Students: take notes
Teacher: A man kills another who was threatening him with a deadly weapon. Was this illegal?
Asian Students: silently unwilling to contradict the earlier statement from the classroom authority
I don't think that's an accurate generalization of Asian or any other culture. From what you've described, it sounds like you ran into was a very specific circumstance where you voiced an opinion about a real court decision which a student disagreed with, and they challenged you to justify that disagreement.
I wonder what OP's professor's experience was with various cultures. I would bet that nobody struggled to catch on to the game, even those raised with a relatively high default respect for authority who would usually be unwilling to challenge it.
I said asian, children of asian immigrants. Both aspects, culture and recent immigration, are factors. That isn't all Asians ... whatever definition of "asian" you mean by that.
Okay, but whatever the geographical/cultural/racial criteria is, it would be extremely surprising to me if a college-age population was stymied by contradiction of authority in a totally abstract, gamified context like OP describes. The whole "study hard to find the lie in the lecture" thing does not seem like some radical Western counter culture teaching method. Adult students will understand the intent and play along, yes, even first generation immigrants from Asia.
I think what you've described in your anecdote is a clash over a contradiction of real authority, opining that a judge was incorrect. I wouldn't be surprised if upbringing was a good predictor of the likelihood that a student question a teacher who questions somebody perceived as an even higher authority.

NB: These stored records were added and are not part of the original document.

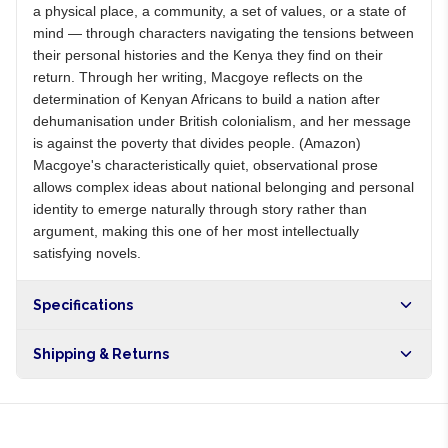
a physical place, a community, a set of values, or a state of
mind — through characters navigating the tensions between
their personal histories and the Kenya they find on their
return. Through her writing, Macgoye reflects on the
determination of Kenyan Africans to build a nation after
dehumanisation under British colonialism, and her message
is against the poverty that divides people. (Amazon)
Macgoye's characteristically quiet, observational prose
allows complex ideas about national belonging and personal
identity to emerge naturally through story rather than
argument, making this one of her most intellectually
satisfying novels.
Specifications
Shipping & Returns
Free shipping on orders over NGN10,000. Delivers in 1-3
hours within Lagos, 24-48 hours nationwide, and 5-10
business days internationally.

> I wouldn't say explicitly, but that is basically how most law lectures happen.
That's a qualitative difference.
For OP's prof, the students know from the beginning that if they catch the prof in a lie they "win the prize" per the explicit protocol. Even for a student like me who is reluctant to participate in such a lecture, I'd feel both a responsibility and a measure of safety in blurting out that I caught the prof in a lie!
For you, a critical mass of undergrads almost certainly didn't know how most law lectures happen. Maybe "arguing" with you gets them "the prize," but maybe it gets them in trouble, or just brings them more confusion, frustration, etc.
Or maybe-- just maybe-- this undefined behavior leads to a clever optimization that ends up deleting all their harddrives. (Sorry, I couldn't resist an undefined behavior joke.)